Wiktionary talk:Page count
why a template?
[edit]To expand a bit on the explanation, I looked at a number of ways of doing this. There are pros and cons to each.
plain link without rendered text
[edit]Just a link to the project page:
xxx [[Wiktionary:Page count| ]] zzz
generates HTML:
<p>xxx <a href="/wiki/Wiktionary:Page_count" title="Wiktionary:Page count"></a> zzz</p>
The space in the link prevents invoking the "pipe trick". Pros: simple, adds page to what-links-here for the project page. Cons: odd syntax may confuse something reading wikitext, creates a null anchor, which isn't good form. May show up as a link on things like cell phones that still have lots of trouble with which links to display.
category
[edit]Standard link to a hidden category. Pros: no unexpected syntax, won't break anything, easy to find entries. Cons: would render Special:Uncategorizedpages useless, as entries not in POS cats etc would never show up.
HTML comment
[edit]<!-- [[ -->
That is all it takes to make the page count. (Yes, I've tested it, and read the code.) Pros: really simple, won't break anything. Cons: doesn't explain itself, editors may (will) wonder why it is there; can't find pages by any method other than scanning the XML dump (no cat or what-links-here).
template
[edit]Pros: explains itself, contains a link to the project page (although one has to manually copy the link to get here ;-), pages findable with what-links-here. Cons: will affect rendering (extra blank lines) if not immediately following the last text line (so that is what AF does), causes another template fetch in parsing (acceptable). Easy for AF to find and remove when no longer needed.

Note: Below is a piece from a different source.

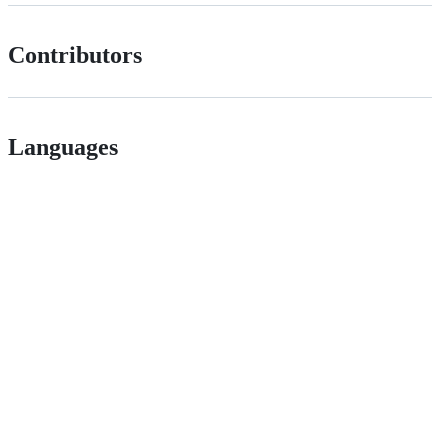
Contributors
Languages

Also: the MW software will hopefully be "fixed" sometime. I say "fixed" because there is a high probability (from what I've noted in the past) that it will just be broken differently. The template gives us a shot at doing something different if needed, without changing the pages. (It could, for example, create an actual page link, or invoke a COUNTPAGE magic word if such was provided.)
So that's how I ended up with the template. Robert Ullmann 06:00, 24 December 2008 (UTC)
Inflection templates
[edit]Does this mean that articles which only include an inflection line and no link (in the page's source) are excluded from the count? If so, should entries such as clepta change templates, i.e.
- # {{inflection of|clepta|clepta|gen|s|lang=la}}
be changed to the style of amat:
- # {{conjugation of|[[amo#Latin|amō]]||3|s|pres|act|ind|lang=la}}
only in a noun form of it? -- 124.171.169.189 16:18, 24 March 2010 (UTC)
- No, it means exactly the reverse; in the first example, AF will add "count page" so the entry will count; you do not have to (and should not) contrive the template to the second example (in that case done because of the bogus macron)
- Don't worry about it. The right thing gets done. Robert Ullmann 15:00, 13 July 2010 (UTC)
This is pretty ridiculous
[edit]It really is. Adding invisible links to every page to get around some ridiculous software limitation on counting pages that could probably be fixed pretty easily... There are a bunch of bugs in bugzilla about the page count link requirement. I don't suppose anyone knows any way the issue might be hurried along? --Yair rand (talk) 12:38, 18 February 2011 (UTC)
RFD discussion
[edit]The following information has failed Wiktionary's deletion process.
It should not be re-entered without careful consideration.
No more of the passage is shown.